Cumhurbaşkanı Erdoğan, Türkiye’nin 780 bin kilometre vatan toprağından ibaret olmadığını, anavatan kadar değerli, anavatan kadar anlamlı, anavatan kadar hassasiyetle üzerinde durulması gereken bir coğrafyamız olduğuna vurgu yaparak şu değerlendirmelerde bulundu: “Bunların bir kısmıyla doğrudan akrabalık bağlarımız bulunuyor. Bugün ülkemizde Balkan veya Kafkas kökenli komşusu, arkadaşı, tanıdığı olmayan yok gibidir. Aynı şekilde Orta Asya’daki kardeşlerimizle soy birliğimizin ötesinde binlerce yıllık bir kültür birliğimiz, medeniyet birliğimiz var. Orta Doğu, Kuzey Afrika deseniz, zaten yüzyıl öncesine kadar etle tırnak gibi olduğumuz, her şeyimizin müşterek olduğu coğrafyalardır. Afrika, tarihimizin ve vicdanımızın bize bir emanetidir. Biz Amerika’daki yerlilerden, Kutuplardaki eskimolara kadar dünyanın tüm mazlum, ama onurlu kavimleriyle gönül bağı olan bir milletiz. Geçmişte yakın zaman dilimlerinde hâkimiyet kurduğumuz coğrafyalarda biz eser bırakırken, diğer ülkeler sömürge yarasından başka bir şey bırakmamıştır. Bugün de çevremizde yaşanan hadiselere aynı anlayışla yaklaşıyoruz. Irak, Suriye, Mısır, Libya ve Filistin’de tarihî misyonumuza uygun bir duruş sergilemeye çalışıyor, aynı hassasiyetle sınırlarımız içinde 2 milyona yakın kardeşimizi barındırıyoruz.”

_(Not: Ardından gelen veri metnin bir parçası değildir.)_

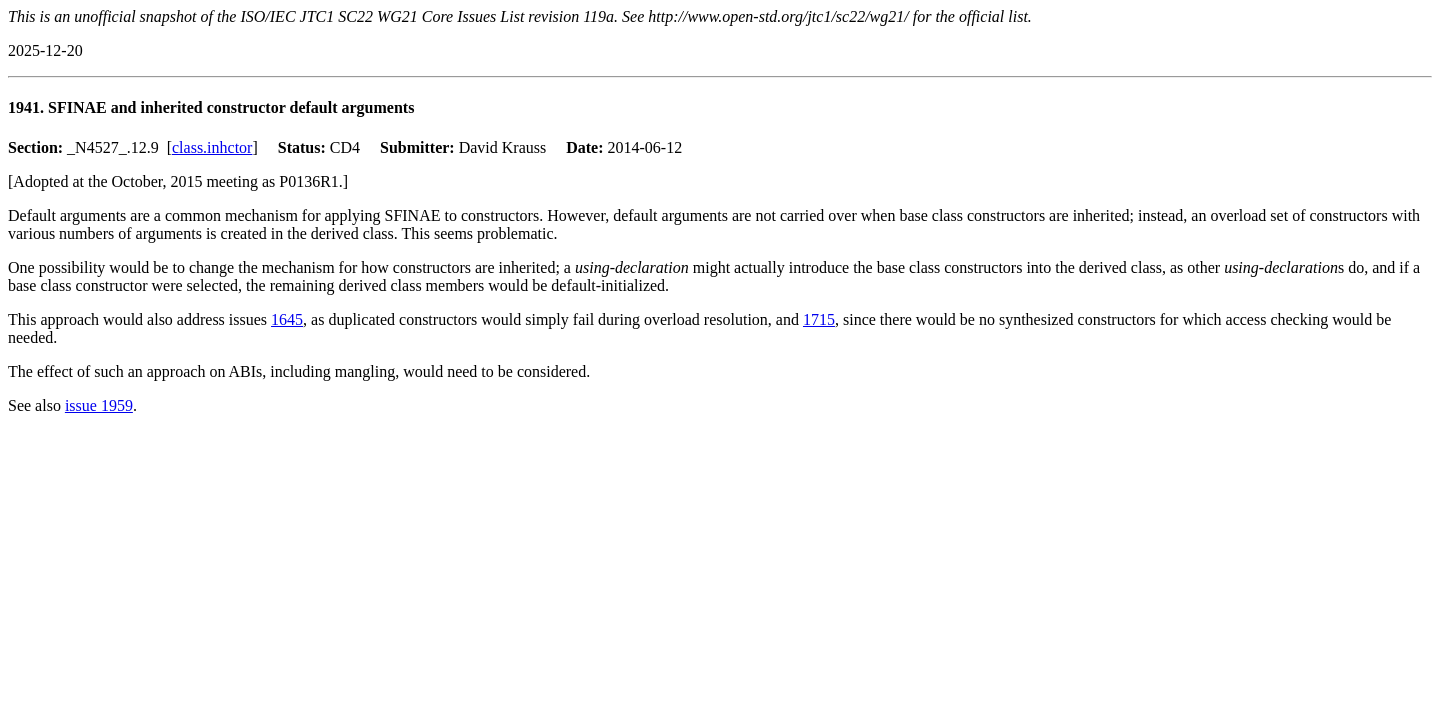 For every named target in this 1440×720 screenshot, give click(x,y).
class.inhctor (212, 147)
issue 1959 (99, 405)
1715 (819, 319)
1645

“BİZ ENSARIZ, MUHACİRLERE KAPIMIZI AÇIYORUZ VE AÇMAYA DA DEVAM EDECEĞİZ”
Kobani’den gelen 190 bin Suriyeli Kürt vatandaşının Türkiye’de ağırlandığını, yedirilip içirildiğini, onlardan yaklaşık 70 bininin geri döndüğünü, kalanların ise aynı itina ile misafir edildiğini hatırlatan Cumhurbaşkanı Erdoğan, şu açıklamalarda bulundu: “Bunu yaptığımız halde dezenformasyonla, Kobani ile ilgili hakkımızda birçok iftira attılar. Değerli kardeşlerim, biz at denize balık bilmezse Hâlik bilir anlayışıyla yola devam ediyoruz. Biz ensarız diyor ve muhacirlere kapımızı açıyoruz ve açmaya da devam edeceğiz. Bu hasletlerimizi terk ettiğimiz gün, bizim artık dünyaya, insanlığa ve daha önemlisi kendimize söyleyecek hiçbir sözümüz kalmaz. Biz asla böyle bir duruma düşmedik, düşmeyeceğiz. Bunun için ülke olarak, millet olarak güçlü olmak mecburiyetindeyiz. Demokraside, ekonomide, kalkınmada, savunma sanayinde, teknolojide velhasıl tüm alanlarda elde ettiğimiz her başarı aynı zamanda kardeşlerimizin başarısıdır. Yine bizim yaşadığımız her sıkıntı, maruz kaldığımız her saldırı, aynı zamanda kardeşlerimizin üzüntü kaynağıdır.”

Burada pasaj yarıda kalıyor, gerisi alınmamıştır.